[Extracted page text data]
##############################
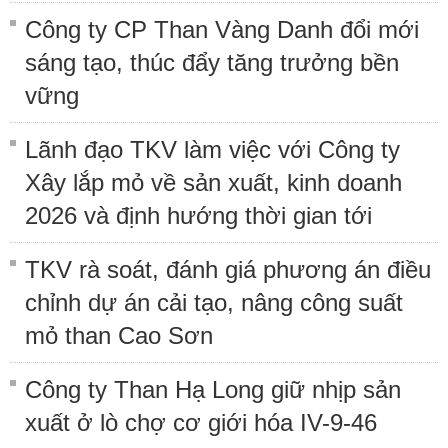
Công ty CP Than Vàng Danh đổi mới
sáng tạo, thúc đẩy tăng trưởng bền
vững
Lãnh đạo TKV làm việc với Công ty
Xây lắp mỏ về sản xuất, kinh doanh
2026 và định hướng thời gian tới
TKV rà soát, đánh giá phương án điều
chỉnh dự án cải tạo, nâng công suất
mỏ than Cao Sơn
Công ty Than Hạ Long giữ nhịp sản
xuất ở lò chợ cơ giới hóa IV-9-46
##############################
[PROMPT]
Copy out exactly the lines between the line with "sáng tạo, thúc đẩy tăng trưởng bền" and the last line of the entries, counting both of those lines.

[RESULT OF THIS TASK]
sáng tạo, thúc đẩy tăng trưởng bền
vững
Lãnh đạo TKV làm việc với Công ty
Xây lắp mỏ về sản xuất, kinh doanh
2026 và định hướng thời gian tới
TKV rà soát, đánh giá phương án điều
chỉnh dự án cải tạo, nâng công suất
mỏ than Cao Sơn
Công ty Than Hạ Long giữ nhịp sản
xuất ở lò chợ cơ giới hóa IV-9-46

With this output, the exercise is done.